#### Aim of the task
Below are records; output exactly the lines from the one with "Return results in <instances>...</instances>. **esophagus**?" through their final line.

[[ Dataset content, beginning ]]

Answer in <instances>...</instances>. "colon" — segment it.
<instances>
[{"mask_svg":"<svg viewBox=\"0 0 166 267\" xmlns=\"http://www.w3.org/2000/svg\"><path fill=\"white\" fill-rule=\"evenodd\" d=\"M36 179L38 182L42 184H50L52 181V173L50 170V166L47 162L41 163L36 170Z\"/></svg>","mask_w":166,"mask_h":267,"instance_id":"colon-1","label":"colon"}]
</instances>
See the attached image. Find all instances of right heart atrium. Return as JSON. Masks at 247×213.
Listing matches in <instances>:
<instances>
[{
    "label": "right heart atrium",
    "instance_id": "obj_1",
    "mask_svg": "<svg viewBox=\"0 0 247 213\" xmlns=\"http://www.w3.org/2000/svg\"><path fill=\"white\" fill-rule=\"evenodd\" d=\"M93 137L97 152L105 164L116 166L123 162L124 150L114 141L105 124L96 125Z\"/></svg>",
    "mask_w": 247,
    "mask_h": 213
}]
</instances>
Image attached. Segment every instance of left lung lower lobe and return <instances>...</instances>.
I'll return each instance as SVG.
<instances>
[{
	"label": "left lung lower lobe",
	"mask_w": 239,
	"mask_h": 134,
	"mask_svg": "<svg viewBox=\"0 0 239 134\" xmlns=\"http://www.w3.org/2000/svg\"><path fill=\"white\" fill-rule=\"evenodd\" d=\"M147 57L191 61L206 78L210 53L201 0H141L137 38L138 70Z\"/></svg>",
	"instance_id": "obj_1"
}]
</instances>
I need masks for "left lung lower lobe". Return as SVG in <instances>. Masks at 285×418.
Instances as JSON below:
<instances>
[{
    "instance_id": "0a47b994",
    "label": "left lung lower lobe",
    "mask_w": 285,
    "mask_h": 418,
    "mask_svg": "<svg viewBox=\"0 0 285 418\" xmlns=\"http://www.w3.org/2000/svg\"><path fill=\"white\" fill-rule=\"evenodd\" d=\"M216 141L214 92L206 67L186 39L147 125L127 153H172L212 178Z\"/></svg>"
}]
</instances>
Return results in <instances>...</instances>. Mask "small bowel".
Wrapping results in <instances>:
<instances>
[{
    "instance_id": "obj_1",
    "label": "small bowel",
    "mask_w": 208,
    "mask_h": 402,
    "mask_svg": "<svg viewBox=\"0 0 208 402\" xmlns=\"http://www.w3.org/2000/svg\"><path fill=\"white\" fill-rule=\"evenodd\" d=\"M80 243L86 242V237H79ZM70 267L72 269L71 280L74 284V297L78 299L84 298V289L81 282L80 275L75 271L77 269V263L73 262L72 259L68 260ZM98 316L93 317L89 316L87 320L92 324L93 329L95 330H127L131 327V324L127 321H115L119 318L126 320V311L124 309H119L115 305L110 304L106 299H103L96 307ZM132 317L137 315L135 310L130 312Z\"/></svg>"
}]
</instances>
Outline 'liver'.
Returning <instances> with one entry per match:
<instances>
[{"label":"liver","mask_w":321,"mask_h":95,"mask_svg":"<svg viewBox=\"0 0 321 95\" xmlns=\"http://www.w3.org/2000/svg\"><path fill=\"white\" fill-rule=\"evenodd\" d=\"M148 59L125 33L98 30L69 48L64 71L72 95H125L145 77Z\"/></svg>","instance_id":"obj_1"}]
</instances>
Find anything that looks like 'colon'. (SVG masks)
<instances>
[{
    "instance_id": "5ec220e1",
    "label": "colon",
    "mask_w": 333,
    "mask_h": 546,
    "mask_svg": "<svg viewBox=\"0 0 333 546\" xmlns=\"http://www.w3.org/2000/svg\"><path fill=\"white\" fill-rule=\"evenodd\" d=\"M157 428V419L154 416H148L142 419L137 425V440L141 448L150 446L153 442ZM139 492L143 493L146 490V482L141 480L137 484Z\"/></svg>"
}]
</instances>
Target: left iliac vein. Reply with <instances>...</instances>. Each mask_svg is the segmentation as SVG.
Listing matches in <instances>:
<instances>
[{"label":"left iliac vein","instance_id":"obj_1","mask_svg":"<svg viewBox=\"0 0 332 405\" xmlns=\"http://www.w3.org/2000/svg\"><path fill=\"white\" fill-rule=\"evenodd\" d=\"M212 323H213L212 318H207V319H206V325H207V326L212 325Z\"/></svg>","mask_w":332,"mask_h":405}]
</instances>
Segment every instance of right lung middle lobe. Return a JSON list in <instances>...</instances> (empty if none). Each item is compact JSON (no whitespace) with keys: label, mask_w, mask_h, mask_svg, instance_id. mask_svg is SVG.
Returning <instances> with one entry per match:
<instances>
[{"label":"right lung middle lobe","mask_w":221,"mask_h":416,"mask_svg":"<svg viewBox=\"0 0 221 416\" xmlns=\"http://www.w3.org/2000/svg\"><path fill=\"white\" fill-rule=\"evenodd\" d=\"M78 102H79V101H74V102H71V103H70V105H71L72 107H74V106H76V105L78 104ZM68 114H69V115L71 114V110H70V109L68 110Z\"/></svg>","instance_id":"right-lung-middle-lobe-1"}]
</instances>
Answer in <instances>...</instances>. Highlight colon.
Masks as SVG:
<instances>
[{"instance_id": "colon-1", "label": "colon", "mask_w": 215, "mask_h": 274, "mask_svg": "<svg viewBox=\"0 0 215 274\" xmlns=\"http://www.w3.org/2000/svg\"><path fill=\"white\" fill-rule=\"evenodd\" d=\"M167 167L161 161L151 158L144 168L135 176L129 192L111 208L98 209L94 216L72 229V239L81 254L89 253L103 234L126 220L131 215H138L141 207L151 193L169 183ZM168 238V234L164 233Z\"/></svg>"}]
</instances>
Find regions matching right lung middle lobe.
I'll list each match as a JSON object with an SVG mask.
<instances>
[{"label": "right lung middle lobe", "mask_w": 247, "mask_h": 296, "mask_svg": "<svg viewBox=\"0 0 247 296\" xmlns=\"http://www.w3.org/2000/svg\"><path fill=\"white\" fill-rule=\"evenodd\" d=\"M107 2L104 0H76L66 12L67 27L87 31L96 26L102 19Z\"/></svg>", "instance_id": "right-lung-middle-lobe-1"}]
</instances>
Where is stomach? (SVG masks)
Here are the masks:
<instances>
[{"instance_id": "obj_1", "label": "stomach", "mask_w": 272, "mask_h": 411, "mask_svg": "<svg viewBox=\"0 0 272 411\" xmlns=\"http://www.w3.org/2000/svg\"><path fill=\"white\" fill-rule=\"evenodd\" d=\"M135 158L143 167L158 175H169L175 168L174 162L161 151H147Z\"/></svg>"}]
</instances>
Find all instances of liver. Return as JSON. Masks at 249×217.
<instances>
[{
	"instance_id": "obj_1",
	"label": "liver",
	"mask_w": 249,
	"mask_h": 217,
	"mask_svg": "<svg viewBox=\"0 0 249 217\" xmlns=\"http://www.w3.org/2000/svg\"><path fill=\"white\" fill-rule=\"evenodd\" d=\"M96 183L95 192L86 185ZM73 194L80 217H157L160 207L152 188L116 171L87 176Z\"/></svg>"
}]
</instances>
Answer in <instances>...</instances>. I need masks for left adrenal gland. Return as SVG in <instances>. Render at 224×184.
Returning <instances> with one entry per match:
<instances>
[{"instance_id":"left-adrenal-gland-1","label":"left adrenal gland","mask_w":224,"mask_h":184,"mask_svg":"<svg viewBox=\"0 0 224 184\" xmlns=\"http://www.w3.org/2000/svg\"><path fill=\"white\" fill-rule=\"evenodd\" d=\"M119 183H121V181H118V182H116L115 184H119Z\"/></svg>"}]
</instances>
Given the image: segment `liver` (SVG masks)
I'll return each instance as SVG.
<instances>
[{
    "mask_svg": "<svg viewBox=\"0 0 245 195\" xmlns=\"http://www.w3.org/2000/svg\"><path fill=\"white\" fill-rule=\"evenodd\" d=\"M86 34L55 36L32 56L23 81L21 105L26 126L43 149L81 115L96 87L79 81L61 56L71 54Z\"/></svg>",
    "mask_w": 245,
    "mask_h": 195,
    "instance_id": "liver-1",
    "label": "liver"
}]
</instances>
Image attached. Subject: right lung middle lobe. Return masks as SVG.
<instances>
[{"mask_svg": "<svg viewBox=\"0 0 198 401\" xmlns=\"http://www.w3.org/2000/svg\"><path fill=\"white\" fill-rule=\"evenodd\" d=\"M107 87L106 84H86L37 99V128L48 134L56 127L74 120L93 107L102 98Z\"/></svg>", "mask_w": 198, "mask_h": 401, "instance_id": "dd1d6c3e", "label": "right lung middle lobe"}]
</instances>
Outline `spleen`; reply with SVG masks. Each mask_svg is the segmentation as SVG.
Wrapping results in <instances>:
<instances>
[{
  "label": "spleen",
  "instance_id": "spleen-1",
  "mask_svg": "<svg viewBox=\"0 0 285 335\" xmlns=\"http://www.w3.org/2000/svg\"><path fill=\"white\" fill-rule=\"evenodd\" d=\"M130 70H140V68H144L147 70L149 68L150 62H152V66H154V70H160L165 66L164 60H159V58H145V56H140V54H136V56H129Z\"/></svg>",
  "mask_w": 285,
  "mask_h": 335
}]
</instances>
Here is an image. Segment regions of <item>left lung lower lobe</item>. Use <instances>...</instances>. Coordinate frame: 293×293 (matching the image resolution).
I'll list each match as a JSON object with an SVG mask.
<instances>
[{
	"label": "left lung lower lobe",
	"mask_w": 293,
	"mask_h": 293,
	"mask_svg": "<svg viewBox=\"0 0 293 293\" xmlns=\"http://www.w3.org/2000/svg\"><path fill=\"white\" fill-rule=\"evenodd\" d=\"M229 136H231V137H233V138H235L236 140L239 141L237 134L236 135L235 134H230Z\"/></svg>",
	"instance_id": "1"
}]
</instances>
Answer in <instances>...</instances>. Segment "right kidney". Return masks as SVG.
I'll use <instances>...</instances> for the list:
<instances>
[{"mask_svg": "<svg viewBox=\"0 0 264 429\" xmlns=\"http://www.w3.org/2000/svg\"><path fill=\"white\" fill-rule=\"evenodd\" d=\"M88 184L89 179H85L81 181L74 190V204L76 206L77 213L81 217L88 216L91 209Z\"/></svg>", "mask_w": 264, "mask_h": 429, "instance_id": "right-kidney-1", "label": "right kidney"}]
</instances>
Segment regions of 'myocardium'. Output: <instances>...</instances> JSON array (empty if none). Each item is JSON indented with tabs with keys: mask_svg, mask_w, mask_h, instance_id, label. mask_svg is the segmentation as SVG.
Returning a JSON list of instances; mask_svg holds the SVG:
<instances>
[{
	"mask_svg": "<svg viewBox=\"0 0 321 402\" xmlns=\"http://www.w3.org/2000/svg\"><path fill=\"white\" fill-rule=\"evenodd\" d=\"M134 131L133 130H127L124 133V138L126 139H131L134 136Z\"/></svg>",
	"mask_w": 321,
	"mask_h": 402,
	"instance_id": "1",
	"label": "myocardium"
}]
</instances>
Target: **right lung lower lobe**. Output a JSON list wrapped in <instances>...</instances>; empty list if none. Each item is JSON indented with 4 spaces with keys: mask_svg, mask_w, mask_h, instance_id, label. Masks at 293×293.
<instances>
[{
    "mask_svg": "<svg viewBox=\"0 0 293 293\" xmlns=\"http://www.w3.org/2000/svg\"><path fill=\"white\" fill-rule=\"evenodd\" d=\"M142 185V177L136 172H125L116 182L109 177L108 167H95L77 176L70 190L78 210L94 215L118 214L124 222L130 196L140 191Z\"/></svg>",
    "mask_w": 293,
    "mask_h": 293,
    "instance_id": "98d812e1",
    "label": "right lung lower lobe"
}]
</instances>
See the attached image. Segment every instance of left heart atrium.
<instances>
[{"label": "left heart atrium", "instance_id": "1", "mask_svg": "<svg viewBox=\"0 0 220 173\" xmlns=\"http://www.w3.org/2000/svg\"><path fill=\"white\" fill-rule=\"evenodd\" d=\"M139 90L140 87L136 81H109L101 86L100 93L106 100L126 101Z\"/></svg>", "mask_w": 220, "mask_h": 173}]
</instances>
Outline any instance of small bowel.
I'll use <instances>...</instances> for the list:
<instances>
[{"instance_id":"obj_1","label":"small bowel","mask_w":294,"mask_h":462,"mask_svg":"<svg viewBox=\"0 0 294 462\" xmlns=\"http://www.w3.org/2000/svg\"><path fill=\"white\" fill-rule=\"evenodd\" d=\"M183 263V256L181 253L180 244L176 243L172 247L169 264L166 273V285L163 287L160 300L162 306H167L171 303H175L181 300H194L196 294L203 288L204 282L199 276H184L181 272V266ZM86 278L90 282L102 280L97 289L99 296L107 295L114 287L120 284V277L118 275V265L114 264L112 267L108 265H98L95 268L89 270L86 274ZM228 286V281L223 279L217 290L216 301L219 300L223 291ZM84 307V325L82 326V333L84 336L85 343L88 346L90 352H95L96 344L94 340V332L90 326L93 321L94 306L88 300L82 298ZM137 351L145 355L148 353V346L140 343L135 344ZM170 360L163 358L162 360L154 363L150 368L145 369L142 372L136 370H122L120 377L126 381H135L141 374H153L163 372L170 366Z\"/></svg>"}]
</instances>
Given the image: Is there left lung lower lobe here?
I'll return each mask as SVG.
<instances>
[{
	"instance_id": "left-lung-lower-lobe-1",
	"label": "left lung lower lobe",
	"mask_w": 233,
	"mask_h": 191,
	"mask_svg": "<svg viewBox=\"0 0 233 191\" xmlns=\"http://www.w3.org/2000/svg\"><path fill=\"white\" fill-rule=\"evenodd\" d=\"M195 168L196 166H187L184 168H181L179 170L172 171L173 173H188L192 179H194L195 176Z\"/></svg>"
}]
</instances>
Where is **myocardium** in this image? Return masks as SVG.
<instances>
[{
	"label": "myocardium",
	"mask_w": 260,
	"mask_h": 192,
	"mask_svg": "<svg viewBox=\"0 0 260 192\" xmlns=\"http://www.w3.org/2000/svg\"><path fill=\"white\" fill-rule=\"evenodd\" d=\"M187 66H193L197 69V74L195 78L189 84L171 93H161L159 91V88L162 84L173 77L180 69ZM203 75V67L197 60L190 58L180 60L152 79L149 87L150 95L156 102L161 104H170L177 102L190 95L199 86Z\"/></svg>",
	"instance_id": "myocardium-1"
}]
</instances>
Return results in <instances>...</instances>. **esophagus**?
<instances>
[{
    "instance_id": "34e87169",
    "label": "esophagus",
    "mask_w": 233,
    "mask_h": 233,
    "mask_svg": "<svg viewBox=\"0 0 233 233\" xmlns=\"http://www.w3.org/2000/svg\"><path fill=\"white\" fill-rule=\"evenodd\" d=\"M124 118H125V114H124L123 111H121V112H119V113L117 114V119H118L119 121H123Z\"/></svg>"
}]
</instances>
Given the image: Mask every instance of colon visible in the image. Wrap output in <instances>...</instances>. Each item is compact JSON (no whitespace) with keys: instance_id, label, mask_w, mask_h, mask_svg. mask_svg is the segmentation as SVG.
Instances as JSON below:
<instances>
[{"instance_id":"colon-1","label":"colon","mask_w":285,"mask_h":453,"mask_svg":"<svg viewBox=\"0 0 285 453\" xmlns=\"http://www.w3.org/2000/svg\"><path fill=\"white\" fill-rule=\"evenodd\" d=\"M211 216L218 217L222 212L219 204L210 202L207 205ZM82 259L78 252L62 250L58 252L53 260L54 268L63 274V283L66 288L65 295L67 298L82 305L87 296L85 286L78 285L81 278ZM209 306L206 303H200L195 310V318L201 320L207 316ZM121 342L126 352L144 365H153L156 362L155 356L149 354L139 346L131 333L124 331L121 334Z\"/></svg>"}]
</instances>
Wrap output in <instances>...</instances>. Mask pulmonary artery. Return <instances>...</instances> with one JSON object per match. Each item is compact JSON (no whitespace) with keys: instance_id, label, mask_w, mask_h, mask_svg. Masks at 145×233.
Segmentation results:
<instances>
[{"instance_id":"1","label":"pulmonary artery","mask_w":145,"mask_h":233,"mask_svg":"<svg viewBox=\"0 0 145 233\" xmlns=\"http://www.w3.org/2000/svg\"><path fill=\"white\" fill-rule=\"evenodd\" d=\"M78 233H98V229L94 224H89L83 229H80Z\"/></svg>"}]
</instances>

[[ Dataset content, end ]]

#### Response to the task
Return results in <instances>...</instances>. **esophagus**?
<instances>
[{
    "instance_id": "34e87169",
    "label": "esophagus",
    "mask_w": 233,
    "mask_h": 233,
    "mask_svg": "<svg viewBox=\"0 0 233 233\" xmlns=\"http://www.w3.org/2000/svg\"><path fill=\"white\" fill-rule=\"evenodd\" d=\"M124 118H125V114H124L123 111H121V112H119V113L117 114V119H118L119 121H123Z\"/></svg>"
}]
</instances>
Given the image: Mask every instance of colon visible in the image. Wrap output in <instances>...</instances>. Each item is compact JSON (no whitespace) with keys: instance_id, label, mask_w, mask_h, mask_svg. mask_svg is the segmentation as SVG.
Instances as JSON below:
<instances>
[{"instance_id":"colon-1","label":"colon","mask_w":285,"mask_h":453,"mask_svg":"<svg viewBox=\"0 0 285 453\" xmlns=\"http://www.w3.org/2000/svg\"><path fill=\"white\" fill-rule=\"evenodd\" d=\"M211 216L218 217L222 212L219 204L210 202L207 205ZM82 259L78 252L62 250L58 252L53 260L54 268L63 274V283L66 288L65 295L67 298L82 305L87 296L85 286L78 285L81 278ZM209 306L206 303H200L195 310V318L201 320L207 316ZM121 342L126 352L144 365H153L156 362L155 356L149 354L139 346L131 333L124 331L121 334Z\"/></svg>"}]
</instances>
Wrap output in <instances>...</instances>. Mask pulmonary artery. Return <instances>...</instances> with one JSON object per match. Each item is compact JSON (no whitespace) with keys: instance_id, label, mask_w, mask_h, mask_svg. Masks at 145×233.
Segmentation results:
<instances>
[{"instance_id":"1","label":"pulmonary artery","mask_w":145,"mask_h":233,"mask_svg":"<svg viewBox=\"0 0 145 233\" xmlns=\"http://www.w3.org/2000/svg\"><path fill=\"white\" fill-rule=\"evenodd\" d=\"M78 233H98V229L94 224H89L83 229H80Z\"/></svg>"}]
</instances>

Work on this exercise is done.